▸ WHAT YOU HAVE TO DO: An exact copy of every entry is needed, without the pictures.

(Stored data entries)
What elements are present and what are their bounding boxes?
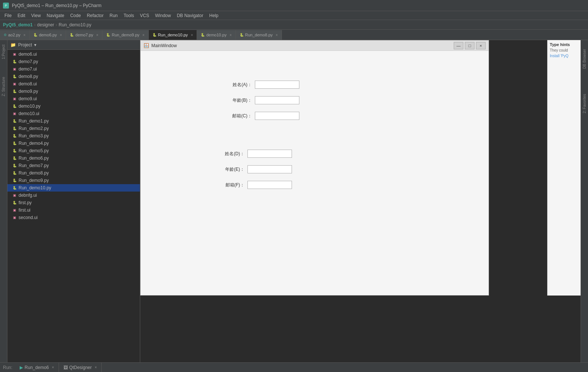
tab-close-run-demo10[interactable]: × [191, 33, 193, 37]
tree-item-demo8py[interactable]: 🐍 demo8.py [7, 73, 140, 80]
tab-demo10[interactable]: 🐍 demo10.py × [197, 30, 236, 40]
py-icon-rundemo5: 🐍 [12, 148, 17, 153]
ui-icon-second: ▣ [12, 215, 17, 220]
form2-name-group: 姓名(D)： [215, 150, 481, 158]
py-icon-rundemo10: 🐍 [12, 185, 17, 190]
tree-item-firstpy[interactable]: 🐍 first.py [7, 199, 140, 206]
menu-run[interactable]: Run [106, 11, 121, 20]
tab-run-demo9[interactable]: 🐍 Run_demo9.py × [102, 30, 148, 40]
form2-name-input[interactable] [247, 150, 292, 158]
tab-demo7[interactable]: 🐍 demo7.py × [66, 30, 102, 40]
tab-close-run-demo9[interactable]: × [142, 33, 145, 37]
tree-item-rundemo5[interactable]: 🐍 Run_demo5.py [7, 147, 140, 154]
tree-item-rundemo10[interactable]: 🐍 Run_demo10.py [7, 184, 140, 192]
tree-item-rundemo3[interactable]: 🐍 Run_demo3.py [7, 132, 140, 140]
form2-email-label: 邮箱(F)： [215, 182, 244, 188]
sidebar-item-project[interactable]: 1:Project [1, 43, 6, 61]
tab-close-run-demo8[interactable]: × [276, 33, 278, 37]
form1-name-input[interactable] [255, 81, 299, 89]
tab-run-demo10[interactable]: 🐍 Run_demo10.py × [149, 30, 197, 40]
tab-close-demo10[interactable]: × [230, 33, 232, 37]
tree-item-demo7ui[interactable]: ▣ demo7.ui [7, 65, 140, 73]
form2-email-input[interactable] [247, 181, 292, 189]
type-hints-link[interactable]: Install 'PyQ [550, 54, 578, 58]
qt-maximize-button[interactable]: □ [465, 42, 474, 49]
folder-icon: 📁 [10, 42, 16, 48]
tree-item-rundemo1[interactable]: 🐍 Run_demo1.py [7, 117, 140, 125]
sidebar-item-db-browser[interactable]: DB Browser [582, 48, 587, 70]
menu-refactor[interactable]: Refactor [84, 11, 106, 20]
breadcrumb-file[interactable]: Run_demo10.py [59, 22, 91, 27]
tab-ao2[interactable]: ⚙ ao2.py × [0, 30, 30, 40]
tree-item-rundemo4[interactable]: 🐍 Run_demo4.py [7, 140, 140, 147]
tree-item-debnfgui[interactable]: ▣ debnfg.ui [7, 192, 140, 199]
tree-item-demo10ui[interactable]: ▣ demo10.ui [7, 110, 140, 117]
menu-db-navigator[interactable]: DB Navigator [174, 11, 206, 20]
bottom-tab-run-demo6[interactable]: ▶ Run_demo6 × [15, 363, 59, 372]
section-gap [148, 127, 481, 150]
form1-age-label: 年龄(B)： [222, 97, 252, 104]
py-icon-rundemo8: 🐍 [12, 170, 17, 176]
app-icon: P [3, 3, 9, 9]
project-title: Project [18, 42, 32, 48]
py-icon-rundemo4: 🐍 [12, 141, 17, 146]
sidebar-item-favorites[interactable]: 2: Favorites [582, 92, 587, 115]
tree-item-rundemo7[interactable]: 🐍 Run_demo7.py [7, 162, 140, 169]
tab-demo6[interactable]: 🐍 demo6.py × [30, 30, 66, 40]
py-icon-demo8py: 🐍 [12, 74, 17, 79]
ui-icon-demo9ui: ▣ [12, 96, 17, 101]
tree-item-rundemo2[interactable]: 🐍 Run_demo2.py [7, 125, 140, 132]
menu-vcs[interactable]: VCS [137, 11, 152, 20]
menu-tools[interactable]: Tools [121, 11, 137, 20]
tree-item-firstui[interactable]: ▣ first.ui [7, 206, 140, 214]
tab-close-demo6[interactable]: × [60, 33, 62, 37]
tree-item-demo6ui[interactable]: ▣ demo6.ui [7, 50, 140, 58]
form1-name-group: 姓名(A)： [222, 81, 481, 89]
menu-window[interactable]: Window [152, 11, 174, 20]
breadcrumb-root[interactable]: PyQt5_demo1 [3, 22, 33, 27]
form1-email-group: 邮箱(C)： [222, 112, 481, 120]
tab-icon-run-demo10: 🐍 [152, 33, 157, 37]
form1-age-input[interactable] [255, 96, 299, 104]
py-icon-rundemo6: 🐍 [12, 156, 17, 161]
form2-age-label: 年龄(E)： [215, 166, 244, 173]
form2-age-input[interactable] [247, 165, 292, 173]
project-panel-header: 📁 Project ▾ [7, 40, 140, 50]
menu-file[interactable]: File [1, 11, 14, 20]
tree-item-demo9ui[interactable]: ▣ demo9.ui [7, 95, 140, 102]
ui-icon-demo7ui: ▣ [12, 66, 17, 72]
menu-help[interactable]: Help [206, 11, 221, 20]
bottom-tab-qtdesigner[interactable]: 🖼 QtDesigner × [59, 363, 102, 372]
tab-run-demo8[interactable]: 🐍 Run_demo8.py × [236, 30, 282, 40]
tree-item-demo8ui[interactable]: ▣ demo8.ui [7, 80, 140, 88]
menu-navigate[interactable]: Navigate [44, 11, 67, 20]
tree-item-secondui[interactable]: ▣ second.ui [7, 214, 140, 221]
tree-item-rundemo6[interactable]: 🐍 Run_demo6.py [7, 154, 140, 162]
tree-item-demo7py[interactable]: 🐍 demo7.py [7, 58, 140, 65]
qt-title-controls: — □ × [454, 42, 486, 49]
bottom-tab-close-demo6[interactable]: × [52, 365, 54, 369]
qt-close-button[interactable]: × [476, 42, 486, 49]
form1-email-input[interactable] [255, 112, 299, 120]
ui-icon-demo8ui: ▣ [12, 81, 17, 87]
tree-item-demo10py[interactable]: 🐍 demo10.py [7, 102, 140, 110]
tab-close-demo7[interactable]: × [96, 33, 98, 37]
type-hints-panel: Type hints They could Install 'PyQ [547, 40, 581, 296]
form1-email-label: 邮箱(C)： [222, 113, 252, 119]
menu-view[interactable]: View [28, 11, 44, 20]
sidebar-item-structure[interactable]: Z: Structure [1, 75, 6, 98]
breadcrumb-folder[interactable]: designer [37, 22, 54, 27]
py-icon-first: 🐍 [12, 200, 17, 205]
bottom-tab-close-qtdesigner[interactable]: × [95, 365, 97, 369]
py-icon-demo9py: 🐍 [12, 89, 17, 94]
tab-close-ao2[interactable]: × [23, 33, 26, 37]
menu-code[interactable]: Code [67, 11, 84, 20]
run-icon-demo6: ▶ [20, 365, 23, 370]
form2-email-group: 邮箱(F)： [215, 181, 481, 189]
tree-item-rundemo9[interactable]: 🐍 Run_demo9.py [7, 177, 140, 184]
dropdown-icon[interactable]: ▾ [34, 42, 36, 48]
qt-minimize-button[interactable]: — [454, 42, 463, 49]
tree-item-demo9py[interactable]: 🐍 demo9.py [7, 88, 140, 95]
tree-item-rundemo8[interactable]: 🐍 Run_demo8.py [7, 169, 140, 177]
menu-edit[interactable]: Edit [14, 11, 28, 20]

▸ EXPECTED ANSWER:
What elements are present and what are their bounding boxes?
tab-close-run-demo10[interactable]: × [191, 33, 193, 37]
tree-item-demo8py[interactable]: 🐍 demo8.py [7, 73, 140, 80]
tab-demo10[interactable]: 🐍 demo10.py × [197, 30, 236, 40]
py-icon-rundemo5: 🐍 [12, 148, 17, 153]
ui-icon-second: ▣ [12, 215, 17, 220]
form2-name-group: 姓名(D)： [215, 150, 481, 158]
py-icon-rundemo10: 🐍 [12, 185, 17, 190]
tree-item-firstpy[interactable]: 🐍 first.py [7, 199, 140, 206]
menu-run[interactable]: Run [106, 11, 121, 20]
tab-run-demo9[interactable]: 🐍 Run_demo9.py × [102, 30, 148, 40]
form2-name-input[interactable] [247, 150, 292, 158]
tab-demo7[interactable]: 🐍 demo7.py × [66, 30, 102, 40]
tab-close-run-demo9[interactable]: × [142, 33, 145, 37]
tree-item-rundemo5[interactable]: 🐍 Run_demo5.py [7, 147, 140, 154]
tree-item-rundemo10[interactable]: 🐍 Run_demo10.py [7, 184, 140, 192]
tree-item-rundemo3[interactable]: 🐍 Run_demo3.py [7, 132, 140, 140]
form2-email-label: 邮箱(F)： [215, 182, 244, 188]
sidebar-item-project[interactable]: 1:Project [1, 43, 6, 61]
tab-close-run-demo8[interactable]: × [276, 33, 278, 37]
form1-name-input[interactable] [255, 81, 299, 89]
tab-run-demo10[interactable]: 🐍 Run_demo10.py × [149, 30, 197, 40]
tab-close-demo10[interactable]: × [230, 33, 232, 37]
tree-item-demo7ui[interactable]: ▣ demo7.ui [7, 65, 140, 73]
form2-email-input[interactable] [247, 181, 292, 189]
type-hints-link[interactable]: Install 'PyQ [550, 54, 578, 58]
qt-maximize-button[interactable]: □ [465, 42, 474, 49]
folder-icon: 📁 [10, 42, 16, 48]
tree-item-rundemo1[interactable]: 🐍 Run_demo1.py [7, 117, 140, 125]
sidebar-item-db-browser[interactable]: DB Browser [582, 48, 587, 70]
menu-refactor[interactable]: Refactor [84, 11, 106, 20]
breadcrumb-file[interactable]: Run_demo10.py [59, 22, 91, 27]
tab-ao2[interactable]: ⚙ ao2.py × [0, 30, 30, 40]
tree-item-rundemo4[interactable]: 🐍 Run_demo4.py [7, 140, 140, 147]
tree-item-debnfgui[interactable]: ▣ debnfg.ui [7, 192, 140, 199]
tree-item-demo10ui[interactable]: ▣ demo10.ui [7, 110, 140, 117]
menu-db-navigator[interactable]: DB Navigator [174, 11, 206, 20]
bottom-tab-run-demo6[interactable]: ▶ Run_demo6 × [15, 363, 59, 372]
section-gap [148, 127, 481, 150]
form1-age-label: 年龄(B)： [222, 97, 252, 104]
py-icon-rundemo8: 🐍 [12, 170, 17, 176]
app-icon: P [3, 3, 9, 9]
project-title: Project [18, 42, 32, 48]
py-icon-rundemo4: 🐍 [12, 141, 17, 146]
sidebar-item-favorites[interactable]: 2: Favorites [582, 92, 587, 115]
tree-item-rundemo7[interactable]: 🐍 Run_demo7.py [7, 162, 140, 169]
tab-demo6[interactable]: 🐍 demo6.py × [30, 30, 66, 40]
py-icon-demo8py: 🐍 [12, 74, 17, 79]
ui-icon-demo9ui: ▣ [12, 96, 17, 101]
tree-item-rundemo2[interactable]: 🐍 Run_demo2.py [7, 125, 140, 132]
menu-vcs[interactable]: VCS [137, 11, 152, 20]
menu-tools[interactable]: Tools [121, 11, 137, 20]
tree-item-firstui[interactable]: ▣ first.ui [7, 206, 140, 214]
tab-close-demo6[interactable]: × [60, 33, 62, 37]
tree-item-demo6ui[interactable]: ▣ demo6.ui [7, 50, 140, 58]
form1-name-group: 姓名(A)： [222, 81, 481, 89]
menu-window[interactable]: Window [152, 11, 174, 20]
breadcrumb-root[interactable]: PyQt5_demo1 [3, 22, 33, 27]
form1-email-group: 邮箱(C)： [222, 112, 481, 120]
tab-icon-run-demo10: 🐍 [152, 33, 157, 37]
form1-age-input[interactable] [255, 96, 299, 104]
py-icon-rundemo6: 🐍 [12, 156, 17, 161]
form2-age-label: 年龄(E)： [215, 166, 244, 173]
form2-age-input[interactable] [247, 165, 292, 173]
project-panel-header: 📁 Project ▾ [7, 40, 140, 50]
menu-file[interactable]: File [1, 11, 14, 20]
tree-item-demo9ui[interactable]: ▣ demo9.ui [7, 95, 140, 102]
ui-icon-demo7ui: ▣ [12, 66, 17, 72]
menu-help[interactable]: Help [206, 11, 221, 20]
bottom-tab-qtdesigner[interactable]: 🖼 QtDesigner × [59, 363, 102, 372]
tab-run-demo8[interactable]: 🐍 Run_demo8.py × [236, 30, 282, 40]
tree-item-demo8ui[interactable]: ▣ demo8.ui [7, 80, 140, 88]
menu-navigate[interactable]: Navigate [44, 11, 67, 20]
tree-item-secondui[interactable]: ▣ second.ui [7, 214, 140, 221]
tree-item-rundemo6[interactable]: 🐍 Run_demo6.py [7, 154, 140, 162]
tree-item-demo7py[interactable]: 🐍 demo7.py [7, 58, 140, 65]
qt-title-controls: — □ × [454, 42, 486, 49]
bottom-tab-close-demo6[interactable]: × [52, 365, 54, 369]
qt-close-button[interactable]: × [476, 42, 486, 49]
form1-email-input[interactable] [255, 112, 299, 120]
ui-icon-demo8ui: ▣ [12, 81, 17, 87]
tree-item-demo10py[interactable]: 🐍 demo10.py [7, 102, 140, 110]
tab-close-demo7[interactable]: × [96, 33, 98, 37]
type-hints-panel: Type hints They could Install 'PyQ [547, 40, 581, 296]
form1-email-label: 邮箱(C)： [222, 113, 252, 119]
menu-view[interactable]: View [28, 11, 44, 20]
sidebar-item-structure[interactable]: Z: Structure [1, 75, 6, 98]
breadcrumb-folder[interactable]: designer [37, 22, 54, 27]
py-icon-first: 🐍 [12, 200, 17, 205]
bottom-tab-close-qtdesigner[interactable]: × [95, 365, 97, 369]
py-icon-demo9py: 🐍 [12, 89, 17, 94]
tab-close-ao2[interactable]: × [23, 33, 26, 37]
menu-code[interactable]: Code [67, 11, 84, 20]
run-icon-demo6: ▶ [20, 365, 23, 370]
form2-email-group: 邮箱(F)： [215, 181, 481, 189]
tree-item-rundemo9[interactable]: 🐍 Run_demo9.py [7, 177, 140, 184]
dropdown-icon[interactable]: ▾ [34, 42, 36, 48]
qt-minimize-button[interactable]: — [454, 42, 463, 49]
tree-item-demo9py[interactable]: 🐍 demo9.py [7, 88, 140, 95]
tree-item-rundemo8[interactable]: 🐍 Run_demo8.py [7, 169, 140, 177]
menu-edit[interactable]: Edit [14, 11, 28, 20]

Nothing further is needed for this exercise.